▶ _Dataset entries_
+++++
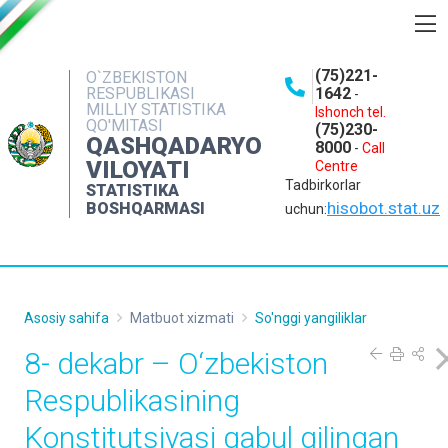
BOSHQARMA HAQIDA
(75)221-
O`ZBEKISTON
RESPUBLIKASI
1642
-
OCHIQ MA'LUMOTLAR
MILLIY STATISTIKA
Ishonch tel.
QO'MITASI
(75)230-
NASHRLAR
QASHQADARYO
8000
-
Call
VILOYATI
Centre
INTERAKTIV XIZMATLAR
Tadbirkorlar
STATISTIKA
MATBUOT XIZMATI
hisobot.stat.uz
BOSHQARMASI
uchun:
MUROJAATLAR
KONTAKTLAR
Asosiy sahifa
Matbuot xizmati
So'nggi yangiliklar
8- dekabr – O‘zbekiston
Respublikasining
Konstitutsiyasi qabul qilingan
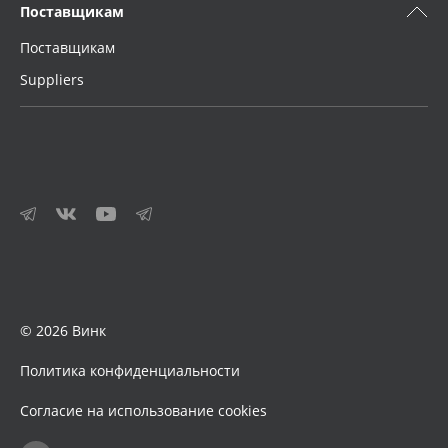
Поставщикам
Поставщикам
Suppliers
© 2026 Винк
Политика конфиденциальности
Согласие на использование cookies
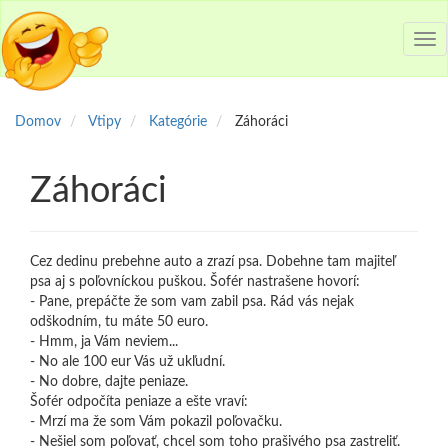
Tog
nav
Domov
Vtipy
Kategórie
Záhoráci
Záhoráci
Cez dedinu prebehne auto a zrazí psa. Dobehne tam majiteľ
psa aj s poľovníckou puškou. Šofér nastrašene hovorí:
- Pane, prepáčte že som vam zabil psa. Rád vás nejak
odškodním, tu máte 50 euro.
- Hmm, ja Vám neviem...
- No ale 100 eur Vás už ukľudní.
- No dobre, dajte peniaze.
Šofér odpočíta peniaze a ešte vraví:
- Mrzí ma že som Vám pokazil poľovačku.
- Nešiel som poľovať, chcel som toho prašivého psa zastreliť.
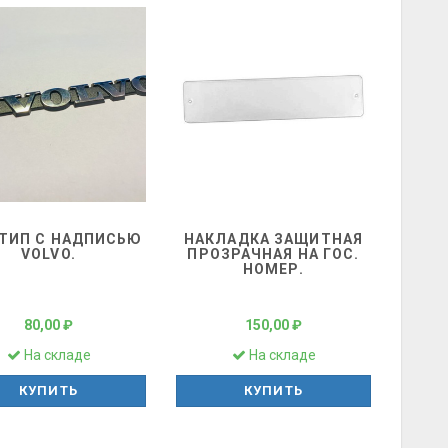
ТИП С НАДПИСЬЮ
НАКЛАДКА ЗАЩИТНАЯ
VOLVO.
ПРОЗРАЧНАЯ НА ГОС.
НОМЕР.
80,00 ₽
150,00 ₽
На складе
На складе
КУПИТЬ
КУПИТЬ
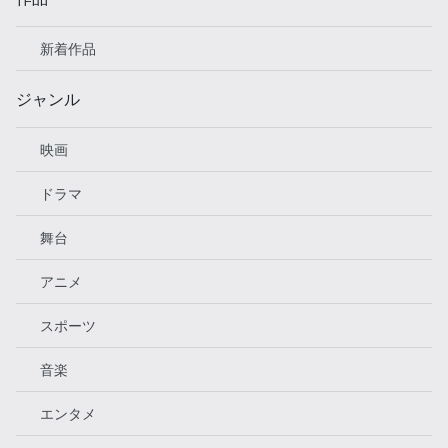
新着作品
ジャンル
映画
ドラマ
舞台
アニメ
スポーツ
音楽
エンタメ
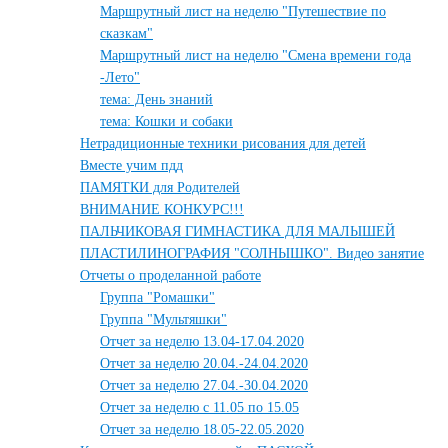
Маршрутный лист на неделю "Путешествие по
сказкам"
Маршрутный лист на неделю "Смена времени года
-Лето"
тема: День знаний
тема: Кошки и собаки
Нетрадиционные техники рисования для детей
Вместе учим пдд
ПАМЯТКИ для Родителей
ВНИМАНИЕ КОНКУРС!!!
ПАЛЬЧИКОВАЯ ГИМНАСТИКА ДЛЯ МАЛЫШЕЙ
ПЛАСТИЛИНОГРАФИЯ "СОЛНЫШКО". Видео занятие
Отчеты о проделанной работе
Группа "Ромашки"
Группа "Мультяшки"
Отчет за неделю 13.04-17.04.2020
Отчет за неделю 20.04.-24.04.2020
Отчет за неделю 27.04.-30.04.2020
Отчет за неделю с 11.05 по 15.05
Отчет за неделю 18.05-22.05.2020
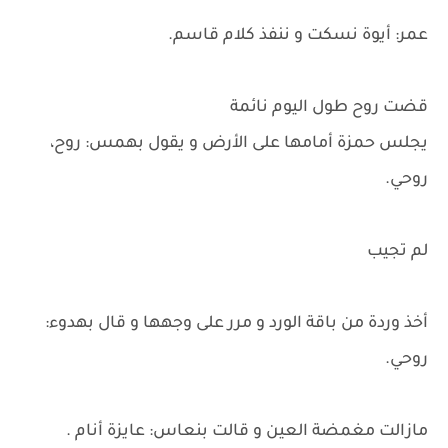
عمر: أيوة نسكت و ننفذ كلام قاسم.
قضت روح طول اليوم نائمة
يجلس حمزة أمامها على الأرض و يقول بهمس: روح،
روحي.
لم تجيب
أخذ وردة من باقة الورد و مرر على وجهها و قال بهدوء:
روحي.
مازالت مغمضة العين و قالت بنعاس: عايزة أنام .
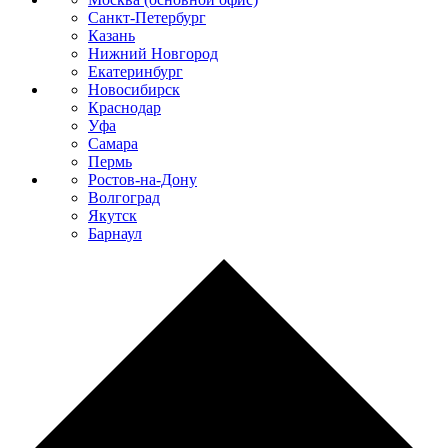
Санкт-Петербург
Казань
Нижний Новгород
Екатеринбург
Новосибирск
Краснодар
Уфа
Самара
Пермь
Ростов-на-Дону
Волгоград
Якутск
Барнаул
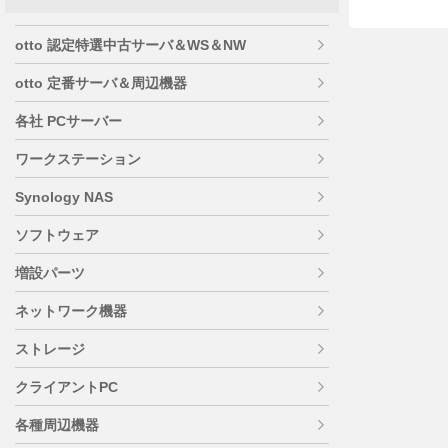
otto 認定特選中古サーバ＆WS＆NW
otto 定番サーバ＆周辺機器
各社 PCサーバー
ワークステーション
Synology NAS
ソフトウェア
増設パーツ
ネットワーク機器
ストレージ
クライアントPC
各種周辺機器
+++++
▶ _Prompt_
Leaving the pictures aside, give back all the records exactly as they are.

▶ _Response to the task_
BOSHQARMA HAQIDA
(75)221-
O`ZBEKISTON
RESPUBLIKASI
1642
-
OCHIQ MA'LUMOTLAR
MILLIY STATISTIKA
Ishonch tel.
QO'MITASI
(75)230-
NASHRLAR
QASHQADARYO
8000
-
Call
VILOYATI
Centre
INTERAKTIV XIZMATLAR
Tadbirkorlar
STATISTIKA
MATBUOT XIZMATI
hisobot.stat.uz
BOSHQARMASI
uchun:
MUROJAATLAR
KONTAKTLAR
Asosiy sahifa
Matbuot xizmati
So'nggi yangiliklar
8- dekabr – O‘zbekiston
Respublikasining
Konstitutsiyasi qabul qilingan
Поставщикам
Поставщикам
Suppliers
© 2026 Винк
Политика конфиденциальности
Согласие на использование cookies
Tog
nav
Domov
Vtipy
Kategórie
Záhoráci
Záhoráci
Cez dedinu prebehne auto a zrazí psa. Dobehne tam majiteľ
psa aj s poľovníckou puškou. Šofér nastrašene hovorí:
- Pane, prepáčte že som vam zabil psa. Rád vás nejak
odškodním, tu máte 50 euro.
- Hmm, ja Vám neviem...
- No ale 100 eur Vás už ukľudní.
- No dobre, dajte peniaze.
Šofér odpočíta peniaze a ešte vraví:
- Mrzí ma že som Vám pokazil poľovačku.
- Nešiel som poľovať, chcel som toho prašivého psa zastreliť.
ТИП С НАДПИСЬЮ
НАКЛАДКА ЗАЩИТНАЯ
VOLVO.
ПРОЗРАЧНАЯ НА ГОС.
НОМЕР.
80,00 ₽
150,00 ₽
На складе
На складе
КУПИТЬ
КУПИТЬ
新着作品
ジャンル
映画
ドラマ
舞台
アニメ
スポーツ
音楽
エンタメ
Маршрутный лист на неделю "Путешествие по
сказкам"
Маршрутный лист на неделю "Смена времени года
-Лето"
тема: День знаний
тема: Кошки и собаки
Нетрадиционные техники рисования для детей
Вместе учим пдд
ПАМЯТКИ для Родителей
ВНИМАНИЕ КОНКУРС!!!
ПАЛЬЧИКОВАЯ ГИМНАСТИКА ДЛЯ МАЛЫШЕЙ
ПЛАСТИЛИНОГРАФИЯ "СОЛНЫШКО". Видео занятие
Отчеты о проделанной работе
Группа "Ромашки"
Группа "Мультяшки"
Отчет за неделю 13.04-17.04.2020
Отчет за неделю 20.04.-24.04.2020
Отчет за неделю 27.04.-30.04.2020
Отчет за неделю с 11.05 по 15.05
Отчет за неделю 18.05-22.05.2020
عمر: أيوة نسكت و ننفذ كلام قاسم.
قضت روح طول اليوم نائمة
يجلس حمزة أمامها على الأرض و يقول بهمس: روح،
روحي.
لم تجيب
أخذ وردة من باقة الورد و مرر على وجهها و قال بهدوء:
روحي.
مازالت مغمضة العين و قالت بنعاس: عايزة أنام .
Санкт-Петербург
Казань
Нижний Новгород
Екатеринбург
Новосибирск
Краснодар
Уфа
Самара
Пермь
Ростов-на-Дону
Волгоград
Якутск
Барнаул
otto 認定特選中古サーバ＆WS＆NW
otto 定番サーバ＆周辺機器
各社 PCサーバー
ワークステーション
Synology NAS
ソフトウェア
増設パーツ
ネットワーク機器
ストレージ
クライアントPC
各種周辺機器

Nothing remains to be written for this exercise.